Further, there is no evidence in the record that Caramadre asked trial counsel to contact Radhakrishnan's counsel or, after Radhakrishnan determined to represent himself, contact him directly, with respect to testifying for Caramadre. Nothing in Caramadre's affidavit ("Caramadre Aff.," ECF No. 267-2), indicates that Caramadre made such a request to counsel. He did, as noted above, eventually discuss hiring an investigator to interview other witnesses, but the record does not reflect that Radhakrishnan was ever mentioned. See Caramadre IV, 957 F. Supp. 2d at 176 n.13; (see also Day 2 Tr. 55, 63-68, 74-75; Day 3 Tr. 26-57; Day 4 Tr. 37-38, 79-80).

"The decision to interview potential witnesses, like the decision to present their testimony, must be evaluated in light of whatever trial strategy reasonably competent counsel devised in the context of the particular case." Lema, 987 F.2d at 55. Trial counsel testified at the hearing on Caramadre's motion to withdraw his guilty plea that their strategy was to show that:

(1) there was no conspiracy between Caramadre and Radhakrishnan; (2) to the extent Radhakrishnan did make misrepresentations to the terminally ill, he did so without Caramadre's knowledge or approval; (3) some of the alleged misrepresentations to the insurance companies were not misrepresentations at all while others were not material; and (4) the insurance companies either did not lose money or lost money due to their own willful blindness.
Caramadre IV, 957 F. Supp. 2d at 175; (see also Day 3 Tr. 20-22; Day 4 Tr. 20-21). While Radhakrishnan's affidavit, executed well over four years after the fact, appears to support the first two defenses (Radhakrishnan Aff. ¶¶ 12-23), counsel had no reason to suspect that that was the case, either prior to or during the trial. In fact, Mr. Lepizzera, one of Caramadre's two trial attorneys, testified that Caramadre had made certain "admissions" to him which led him to believe that there was a valid basis on which to enter the plea. (Day 2 Tr. 117-18, 126-27, 143; Day 3 Tr. 95-98, 113, 125, 158-59, 185); see also Caramadre IV, 957 F. Supp. 2d at 183 (citing Day 2 Tr. 117-18, 121, 126-27; Day 3 Tr. 194 ("Mr. Lepizzera and Mr. Traini both testified that they knew there was a factual basis to support the plea . . . ."); id. at 185 ("Mr. Lepizzera and Mr. Traini testified that they knew based on their investigation and based on admissions from Caramadre that the Statement of Facts was true.")).
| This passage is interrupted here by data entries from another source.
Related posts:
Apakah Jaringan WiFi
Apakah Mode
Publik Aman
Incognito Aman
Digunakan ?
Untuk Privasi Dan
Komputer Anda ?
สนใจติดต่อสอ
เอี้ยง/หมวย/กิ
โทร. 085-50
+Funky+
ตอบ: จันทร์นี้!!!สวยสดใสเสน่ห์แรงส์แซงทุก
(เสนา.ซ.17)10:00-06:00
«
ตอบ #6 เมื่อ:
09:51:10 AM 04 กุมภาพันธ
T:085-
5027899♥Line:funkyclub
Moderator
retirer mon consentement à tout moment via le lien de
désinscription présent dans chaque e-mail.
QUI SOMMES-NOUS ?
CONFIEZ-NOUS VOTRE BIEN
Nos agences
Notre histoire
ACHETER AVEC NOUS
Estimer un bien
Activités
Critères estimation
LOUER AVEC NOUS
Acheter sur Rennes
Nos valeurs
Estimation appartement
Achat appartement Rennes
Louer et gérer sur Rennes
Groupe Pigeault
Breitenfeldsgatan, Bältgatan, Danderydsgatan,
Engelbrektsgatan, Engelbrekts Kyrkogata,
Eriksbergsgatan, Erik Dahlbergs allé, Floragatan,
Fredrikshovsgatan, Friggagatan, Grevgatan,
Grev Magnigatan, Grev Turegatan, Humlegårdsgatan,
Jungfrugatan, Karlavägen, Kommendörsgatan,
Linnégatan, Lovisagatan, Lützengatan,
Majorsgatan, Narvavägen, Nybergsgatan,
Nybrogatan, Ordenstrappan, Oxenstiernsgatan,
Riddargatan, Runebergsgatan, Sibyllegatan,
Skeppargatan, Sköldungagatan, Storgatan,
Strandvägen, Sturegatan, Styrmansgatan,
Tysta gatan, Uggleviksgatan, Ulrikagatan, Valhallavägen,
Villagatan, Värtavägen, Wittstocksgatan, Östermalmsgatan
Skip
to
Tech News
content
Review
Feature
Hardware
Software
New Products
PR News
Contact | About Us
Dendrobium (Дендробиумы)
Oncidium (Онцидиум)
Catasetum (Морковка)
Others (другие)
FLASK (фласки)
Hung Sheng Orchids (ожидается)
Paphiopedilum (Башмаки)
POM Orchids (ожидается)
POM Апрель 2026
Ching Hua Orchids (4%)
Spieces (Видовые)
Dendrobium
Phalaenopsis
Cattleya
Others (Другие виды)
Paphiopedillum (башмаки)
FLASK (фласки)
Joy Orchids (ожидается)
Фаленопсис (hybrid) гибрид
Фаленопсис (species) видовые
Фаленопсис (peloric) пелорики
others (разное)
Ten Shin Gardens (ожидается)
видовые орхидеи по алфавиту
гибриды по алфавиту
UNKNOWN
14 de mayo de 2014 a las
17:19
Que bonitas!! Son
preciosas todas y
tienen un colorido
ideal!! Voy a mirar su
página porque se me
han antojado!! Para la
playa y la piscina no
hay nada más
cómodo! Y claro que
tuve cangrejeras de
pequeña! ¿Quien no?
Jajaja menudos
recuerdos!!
Finally, Radhakrishnan pled guilty at the same time Caramadre did. (Transcript of November 19, 2012, Change of Plea hearing ("Plea Hr'g. Tr.") 25-26.) He admitted that he was guilty of the same two counts, Counts Three (wire fraud) and Nine (conspiracy) (id. at 17-18, 26; Plea Agreement, ¶ 1.a.) and agreed to the detailed statement of facts which was part of both Defendants' Plea Agreements. (Plea Hr'g. Tr. 25; Plea Agreement, Statement of Facts, ECF No. 105-1, ECF No. 106-1; see also Gov't Obj., Ex. A., ECF No. 271-1.) Thus, Radhakrishnan either committed perjury when he signed the Plea Agreement and testified at the change of plea hearing, or he is committing perjury now. "[A] defendant is normally bound by the representations he makes in open court at the time of his plea because they are 'more likely to be reliable than later versions prompted by second thoughts.'" Caramadre IV, 957 F. Supp. 2d at 167 (quoting United States v. Padilla-Galarza, 351 F.3d 594, 598 (1st Cir. 2003)); see also United States v. Gates, 709 F.3d 58, 69-70 (1st Cir. 2013) (same).
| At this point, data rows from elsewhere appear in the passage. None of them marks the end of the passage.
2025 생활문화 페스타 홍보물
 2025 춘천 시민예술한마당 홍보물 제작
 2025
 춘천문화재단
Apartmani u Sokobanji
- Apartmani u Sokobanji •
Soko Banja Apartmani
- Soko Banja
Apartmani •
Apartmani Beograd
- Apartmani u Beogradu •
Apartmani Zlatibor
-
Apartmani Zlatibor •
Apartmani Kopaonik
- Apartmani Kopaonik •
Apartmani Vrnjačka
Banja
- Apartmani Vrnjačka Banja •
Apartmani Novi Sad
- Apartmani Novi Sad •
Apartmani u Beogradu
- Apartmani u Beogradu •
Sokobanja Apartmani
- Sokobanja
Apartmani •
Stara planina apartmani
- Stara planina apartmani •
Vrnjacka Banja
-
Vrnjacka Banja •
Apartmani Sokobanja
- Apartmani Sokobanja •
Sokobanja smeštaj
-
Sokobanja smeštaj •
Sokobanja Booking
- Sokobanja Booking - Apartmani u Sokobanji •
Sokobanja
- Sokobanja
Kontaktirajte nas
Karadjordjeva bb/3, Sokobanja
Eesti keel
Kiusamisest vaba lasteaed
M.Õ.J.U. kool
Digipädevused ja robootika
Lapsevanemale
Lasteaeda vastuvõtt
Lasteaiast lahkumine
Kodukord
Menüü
In Caramadre IV, the Court found that counsels' decision not to hire an investigator to interview the witnesses suggested by Caramadre was not ineffective assistance of counsel. 957 F. Supp. 2d at 177. The Court reaches the same conclusion with respect to counsels' actions (or inaction) with respect to Radhakrishnan.
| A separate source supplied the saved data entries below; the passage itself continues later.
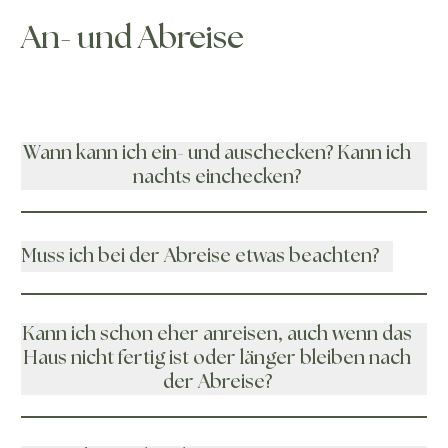
An- und Abreise
Wann kann ich ein- und auschecken? Kann ich
nachts einchecken?
Muss ich bei der Abreise etwas beachten?
Kann ich schon eher anreisen, auch wenn das
Haus nicht fertig ist oder länger bleiben nach
der Abreise?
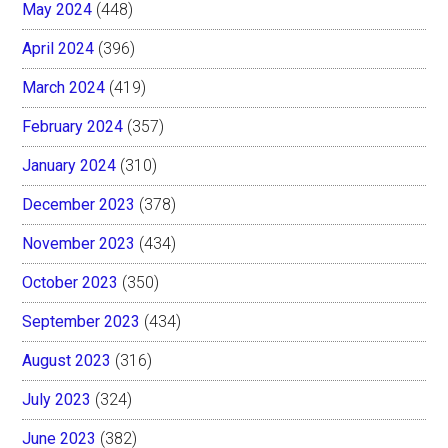
May 2024
(448)
April 2024
(396)
March 2024
(419)
February 2024
(357)
January 2024
(310)
December 2023
(378)
November 2023
(434)
October 2023
(350)
September 2023
(434)
August 2023
(316)
July 2023
(324)
June 2023
(382)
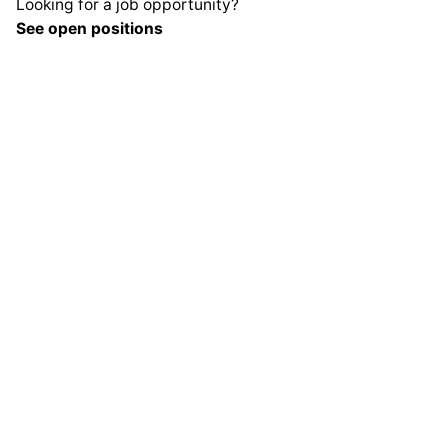
Looking for a job opportunity?
See open positions
Sign up for the newsletter
Sign Up
I’m okay with getting emails and having that activity
tracked to improve my experience.
© 2026, ¿Qué te narras?. Made with passion by
Colabrio
Privacy & Cookie Policy
|
Terms of Service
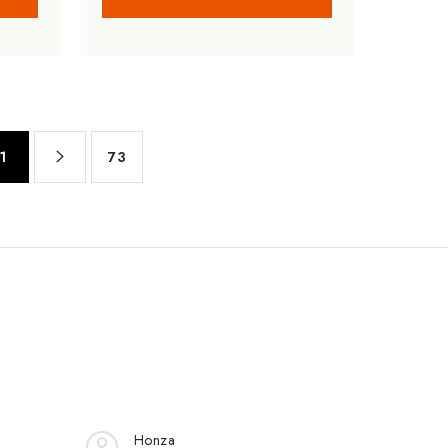
1
73
Honza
Next, Caramadre asserts that trial counsel were ineffective due to their failure to move for a severance pursuant to Fed. R. Crim. P. 14 based on his need for Radhakrishnan's testimony. (Mot. to Vacate 5.) Rule 14 provides in relevant part that:

If the joinder of offenses or defendants in an indictment, an information, or a consolidation for trial appears to prejudice a defendant or the government, the court may order separate trials of counts, sever the defendants' trials, or provide any other relief that justice requires.
Fed. R. Crim. P. 14(a).

As previously discussed, by the time Caramadre's trial began, the Court had already denied two motions for severance. Caramadre II, 2012 WL 4364529, at *1; Caramadre I, 882 F. Supp. 2d at 304. The Court had also denied Caramadre's motion to waive a jury trial. Caramadre III, 2012 WL 4762189, at *1. The Court subsequently denied Caramadre's motion to withdraw his guilty plea. Caramadre IV, 957 F. Supp. 2d at 165, 186. Tellingly, the Court stated in its Memorandum of Decision that it believed that the purpose of that motion was, at least in part, "a way to get what he wanted from the start, which is a trial severed from Radhakrishnan . . . ." Id. at 184; see also id. ("Caramadre attempted on at least two occasions to sever his trial from Radhakrishnan's, once through a traditional motion to sever and once through a more creative motion for a bench trial.")(internal citations omitted). Given the fact that the Court had rejected Radhakrishnan's attempt to sever his trial from Caramadre's and Caramadre's two attempts to sever his trial from Radhakrishnan's, it defies logic to think that the Court would have granted yet another motion to sever.

Caramadre, however, suggests that the motion to sever he faults counsel for failing to file would not necessarily have come after the previous two motions to sever (as well as his motion to waive a jury trial) but, perhaps, before the prior motions. (Caramadre Reply 9 ("[I]t is Petitioner's contention that his counsel should have made inquiry of Mr. Radhakrishnan as soon as possible.")). Caramadre takes issue with "the government's incongruous assumption that the severance motion based upon the need for Mr. Radhakrishnan['s] exculpatory testimony would have been brought after the Court had already denied two previous severance motions (based on completely different grounds) . . . ." (Id. at 9-10.) The problem with Caramadre's argument is that while the motions may have been brought on different grounds, the Court's rationale for denying them was the same.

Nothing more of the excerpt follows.